The following essay is valuable not only because of its content—which is first rate. It is also worthwhile for the insight it gives us into Fred's amazing, forceful personality.
by Fred Fixler (edited by Norm Nason)
© 1987 Fred Fixler & Norm Nason. All rights reserved. This text may be freely copied for instructional purposes, but not reproduced for profit.
To begin with, I don't want you people to do anything with edges in your portraits. I want you to start out with the poster look, and work for that without smoothing anything out. I don't like smoothed-out color.
Who can say what color flesh is. It can be any color in the value area of 8 on a scale of 1 to 10, with 1 being black and 10 being white. Flesh is a grayed color, not a pure color. It can be green, it can be blue, it can be anything accept a vivid color. For example, if flesh looks gray-blue, it must be a moonlite scene. There is no such thing as a flesh tone.
The first thing I have to teach you is how to take such a flesh tone and go from its lightest light to its darkest dark. Now, I don't mean the colors that come out of the tube, I mean the color that you're using as a flesh tone. As an exercise, take some color from the palette. Mix a "flesh" color, a grayed color of some kind. Then learn to do value studies, taking that color from light to dark in ten equal steps.
As I said, don't use colors straight from the tube. Those are pure colors that you use to mix with. Never use them straight from the tube. Nothing is that color, anyway. Look around the room. Do you see anything that isn't some form of grayed color? Nothing is pure tone. Everything in the room is a grayed version of one color or another. If you never learned anything else in this course—if you left right now—you would have gotten your money's worth knowing that there are no pure colors anywhere.
Sometimes, in commercial work, you'll have a client who says that they want their package to stand out, that it's pure red. So you paint it pure red because they want it that way and againt the other grayed colors. It stands out like a sore thumb, but that's the only incident where such a thing would be done.
Now I know that you're all straining at the bit to get to the portrait work, to do Aunt Minney's portrait. But people, you have to first learn to take a color and find its darkest value through its lightest value. You must do that as an exercise many times over before you can ever handle the portrait work. Really learn to do that. I know you're all going to argue that a shadow doesn't really go that dark, that it is influenced by reflections and bounce lighting and all that. But that's not what we're talking about here.
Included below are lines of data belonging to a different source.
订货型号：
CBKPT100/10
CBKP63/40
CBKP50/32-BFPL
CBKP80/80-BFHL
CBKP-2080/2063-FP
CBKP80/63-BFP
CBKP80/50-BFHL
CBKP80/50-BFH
Contrary to any belief, you do not make a color lighter by simply adding white. That's the last way to do it. The simplest way to prove it is to take a color and add white to it, then mix more white to it. As you continue to do that it becomes whiter, yes. But it shifts into a cool color. All colors, when white is added, become cooler. You have to compensate for the effect of white and warm the color up with a little yellow or some other light-warm color. Yellow itself is sometimes toolight, so you might start with a grayed yellow, to kill the blue. Try yellow ochre.
As I have said, there are no flesh tones. Flesh can be any color: greenish, bluish, reddish, etc. Faces are many colors, in all areas. When you're making value studies from 1 to 10, start with a grayed color and make a consistent value change all the way down the line. If the jump from one value to the other is equal to one half of a tone, then they all have to be oen half of a tone. They must all be the same chroma, and the same hue.
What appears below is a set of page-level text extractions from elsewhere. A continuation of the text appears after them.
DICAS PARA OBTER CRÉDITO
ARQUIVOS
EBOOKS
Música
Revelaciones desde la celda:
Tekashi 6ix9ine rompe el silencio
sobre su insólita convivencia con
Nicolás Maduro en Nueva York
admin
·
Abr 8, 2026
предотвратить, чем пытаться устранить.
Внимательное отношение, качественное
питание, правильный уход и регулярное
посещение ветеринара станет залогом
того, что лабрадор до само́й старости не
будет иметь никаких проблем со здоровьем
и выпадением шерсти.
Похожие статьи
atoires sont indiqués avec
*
Say we have a tan color (tan is the hue). It's from the yellow family and it's value is from that family. Say it is approximately the eighth value. The chroma is also from the yellow family. Because this is our point of departure, it is the highest intesity of this particular chroma. When you add gray, it becomes very low in chroma, barely identifiable as a color. It's a warm, yellowish color, but very low in chroma. You have to understand these properties of color. Whatever color you pick, all the colors in your value studies must have the same intensity. They must have the same hue, the same chroma, and vary only in value. Say we have a hue of yellow green. You must keep it yellow green, keep the same chroma (the amount of yellow and green). Only vary the value, from lightest to darkest.
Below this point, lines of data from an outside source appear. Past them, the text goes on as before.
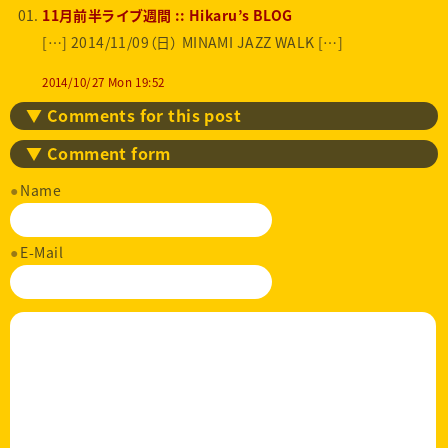
11月前半ライブ週間 :: Hikaru’s BLOG
[…] 2014/11/09（日） MINAMI JAZZ WALK […]
2014/10/27 Mon 19:52
▼ Comments for this post
▼ Comment form
Name
E-Mail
In mixing, if you find you have too much chroma, you can reduce it by ading it's compliment or by adding one of the shades of gray we have in our palette. That brings the chroma back into line. Remember, in gouache painting our colors are going to dry a little lighter than they appear when wet.
If you learn to do value studies—practice this patiently, tenaciously—it will greatly facilitate your portrait work. You have to get this first. Really work on it so it becomes second nature.
When you have one of these grayed colors, and you need to cool it, look around for a dirty cool to do it with. Don't go to a pure color, for that will botch things up. And don't make a spectrum that goes from a cool light to a warmer dark. Keep the spectrum all cool, or all warm, consistently throughout the 10 colors you put down. Don't start with a color that is too gray, or too dark.
Learn to do this and your painting will improve one thousand percent, I'll guarantee you. Learn to understand value and progression. For instance, the color on the shadow side of a red box is still red. It doesn't change just because it's in the shadow. In neutral light you'll see that the shadow side of the box is indeed red. Of course, it would be nice to be able to use the Impressionist's colors: reflected light, fill light. But first you have to learn to handle the progression of values.